The sportswear element is diffused in Lanvin SS18 menswear collection. From a jumpsuit cut in half to create jacket and trousers, to a poncho in nylon and silk as light as a breeze. On a coat, a technical membrane is bonded over traditional fabric, the whole combined with knitted patterns and motifs. Under a nylon parka, clever zips turn fishing-inspired shorts into trousers. A bag’s leather, as fine as paper, is bonded with chiffon.
Experimenting with fabric and tailoring research are very dear to Lucas Ossendrijver and can be found throughout the Lanvin SS18 collection. Striped t-shirts and sweatshirts are cut for a drape effect, like a trompe l’oeil. The shoulder seam on a polo shirt is simply moved to bring all the volume of the top towards the front.
From typography, painted pieces, accessories to sneakers, here are the pieces that become the main trend this year.
Diving sneakers have become the new essentials from the Lanvin SS18 collection. Lucas Ossendrijver as Lanvin’s menswear designer has made the sneakers in a new combination of colours and fabrics. With the crossroads of sport, style, and technical, it can adapt to all the season’s styles.
With or without contrasting laces, often with technical inlays, they come plain or printed, with many colour combinations and calfskin versions to accessorise a look with a genuinely modern touch. Make a choice before you hunt them down!
Straight from the lost world, natural or more stylised, often symbolised by its skeleton, the dinosaur makes its appearance in the SS18 pre-collection in its most phantasmagoric forms. It livens up polo shirts and Hawaiian shirts are printed or embroidered on the front of a t-shirt or on a blazer pocket. It walks calmly across a key ring, clings to belt loops, sits on a patch on a coloured cap or adorns a multi-pocket rucksack.
A dinosaur also shows up on a parka and a jacquard jumper, its outline printed on sportswear or embroidered patches on leather and fabric jackets. The Lanvin dinosaur gives cadence to the collection’s colours, opening up the doors of the imagination.

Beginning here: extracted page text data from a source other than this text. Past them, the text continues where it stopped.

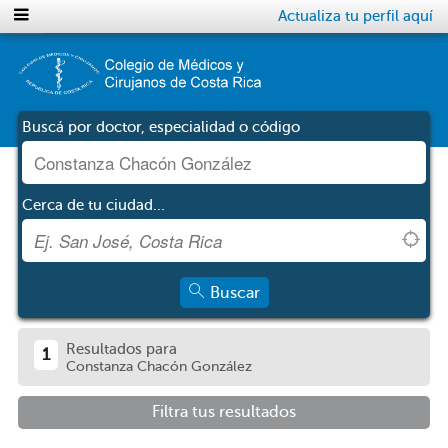
Actualiza tu perfil aquí
Buscá por doctor, especialidad o código
Cerca de tu ciudad...
Buscar
Resultados para
1
Constanza Chacón González
Filtra tus resultados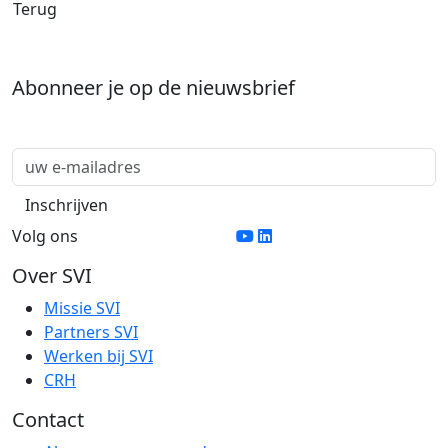
Terug
Abonneer je op de nieuwsbrief
Volg ons
Over SVI
Missie SVI
Partners SVI
Werken bij SVI
CRH
Contact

Aubergine, grass green or royal blue, bright red or orange…colour sets the tone in the SS18 pre-collection. On this backdrop of washed cotton, seersucker, gabardine or technical wool, Lucas Ossendrijver writes his motto for this season, “Enter Nothing”. These are the words of the day, affixed to jackets and parkas, written on sleeves or around the waist.

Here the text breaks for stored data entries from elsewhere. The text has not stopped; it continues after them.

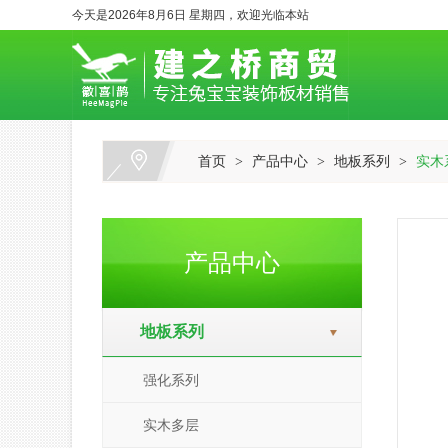
今天是2026年8月6日 星期四，欢迎光临本站
首页
产品中心
地板系列
实木
>
>
>
产品中心
地板系列
强化系列
实木多层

Symbols and the “L” of Lanvin are embroidered on washed velvet and embossed on a leather badge. Sometimes sprayed or printed on sportswear, the letters clash together, back to front, making up codes, a nod to easy-to-wear, graphic fashion that is constantly moving, like the symbol called “Speed L” as if lain atop the piece – ready to go.
HAND PAINTED PIECES
On a shirt, printed faces are those of anonymous people encountered in the street whose portraits were painted by a Montmartre artist. From all these mixtures is born a certain poetry which impregnates the entire collection, from the dragon print to the accessories, like the hand-shaped pendants created in 3D and covered with leather. A bag has been designed around a gun holster. But instead of a pistol, the bag carries a flute.